As an exercise, imagine it is 10 to 20 years ago and your counterpart offered up some comparable futurological thought experiment that was also logically possible I suppose in the abstract, certainly enough to sell the story, but either didn't come to fruition at all as these things almost never really do after all or even did indeed "arrive" after a fashion, through the historical glass darkly, as it were, through the inevitable complex socio-cultural- regulatory- promotional- engineering- economic- political- emotional- cluster-fuck of a trajectory that nobody could really sketch out back then, the ineradicable interminable stakeholder struggle that came to actually distribute the costs, risks, and benefits of its stepwise fraught fruition.

The person talking like you are now contributed less than little to the clarity or sense or justice of the vicissitudes of that struggle, or if he did it was entirely accidentally so, accidentally in the same way that any poet or politician or well-placed chef or rentboy could have done.
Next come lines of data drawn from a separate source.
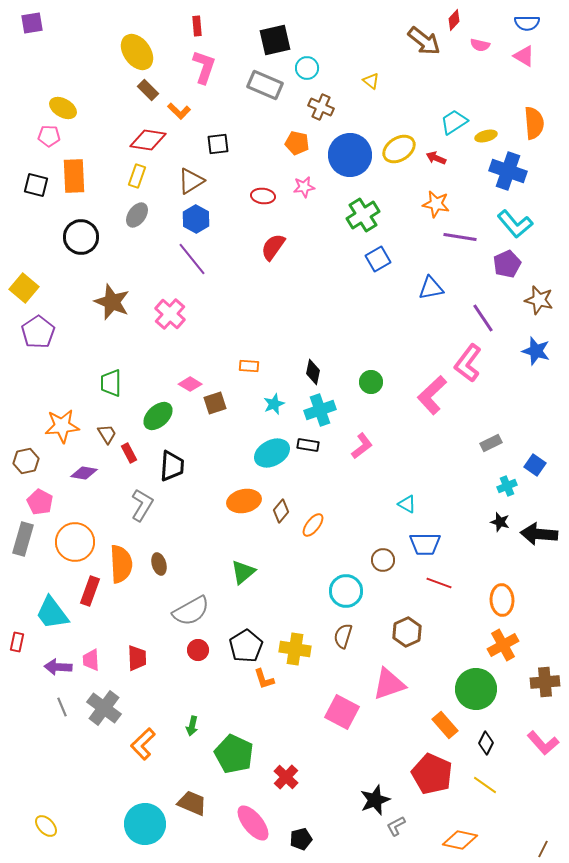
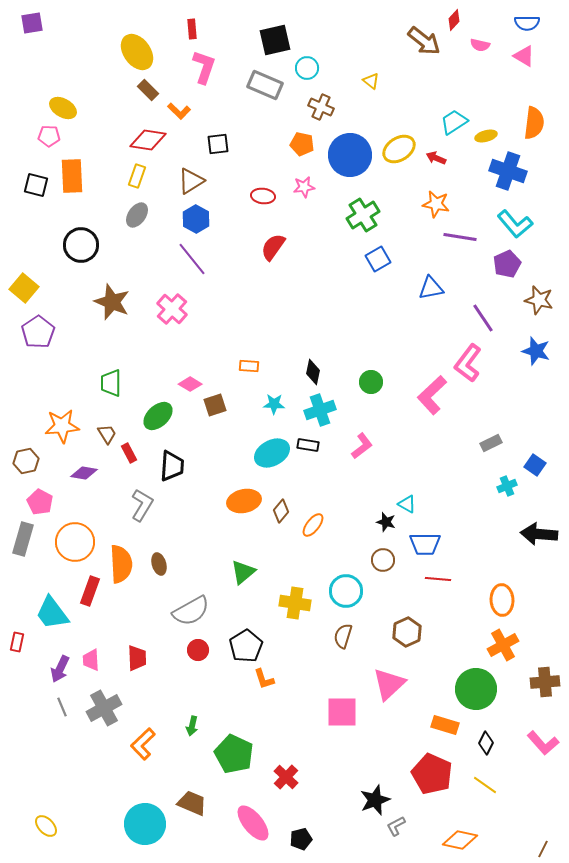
red rectangle at (197, 26): moved 5 px left, 3 px down
orange semicircle at (534, 123): rotated 12 degrees clockwise
orange pentagon at (297, 143): moved 5 px right, 1 px down
orange rectangle at (74, 176): moved 2 px left
black circle at (81, 237): moved 8 px down
pink cross at (170, 314): moved 2 px right, 5 px up
brown square at (215, 403): moved 2 px down
cyan star at (274, 404): rotated 25 degrees clockwise
black star at (500, 522): moved 114 px left
red line at (439, 583): moved 1 px left, 4 px up; rotated 15 degrees counterclockwise
yellow cross at (295, 649): moved 46 px up
purple arrow at (58, 667): moved 2 px right, 2 px down; rotated 68 degrees counterclockwise
pink triangle at (389, 684): rotated 24 degrees counterclockwise
gray cross at (104, 708): rotated 24 degrees clockwise
pink square at (342, 712): rotated 28 degrees counterclockwise
orange rectangle at (445, 725): rotated 32 degrees counterclockwise
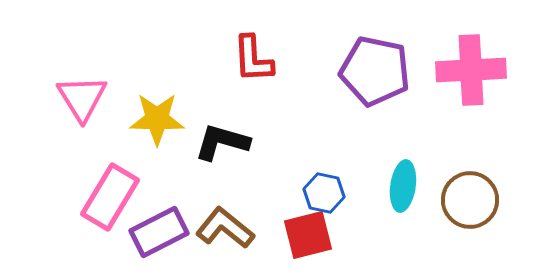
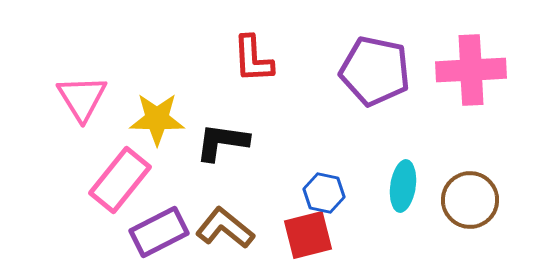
black L-shape: rotated 8 degrees counterclockwise
pink rectangle: moved 10 px right, 17 px up; rotated 8 degrees clockwise
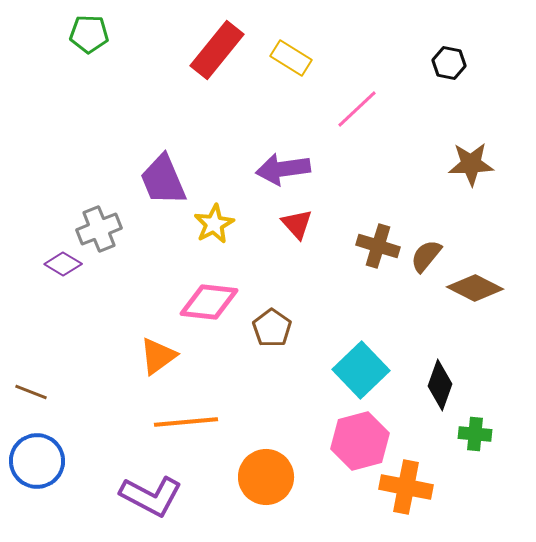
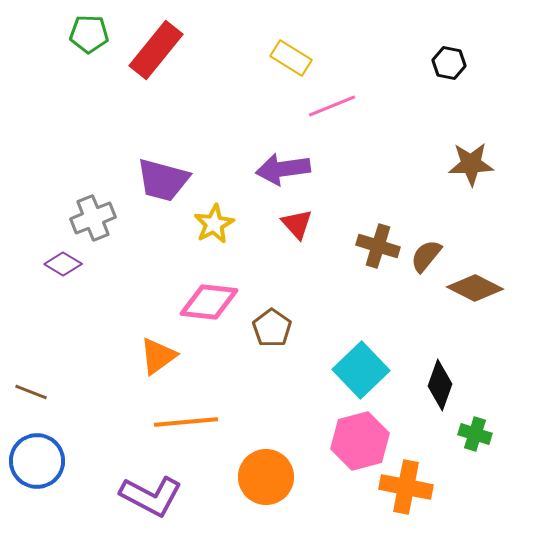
red rectangle: moved 61 px left
pink line: moved 25 px left, 3 px up; rotated 21 degrees clockwise
purple trapezoid: rotated 52 degrees counterclockwise
gray cross: moved 6 px left, 11 px up
green cross: rotated 12 degrees clockwise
And worse than that -- in my view -- that counterpart in the would-be futurological congress likely did a lot of damage instead, confusing idealized outcomes with real developmental struggles and sensible deliberation about actually-existing costs, risks, and benefits before us.

The fact that the worst variations of futurological discourse (which I do not attribute to you, but you should understand the company you are keeping) were media hype-notists and disasterbators whomping up irrationality to attract attention to themselves or salesmen whomping up exuberance to get at their marks' money -- and we are reaping the whirlwind of corporate capitalism's smarmy smart guy's and stooges right here right now -- does even less to endear me to this mode of thinking, I must say.

Foresight is all very well, but when it assumes the tonalities of prophesy or salesmanship or substitutes projection for the proximate you can be sure that it is a racket more often than not and should be treated as such by people of good sense.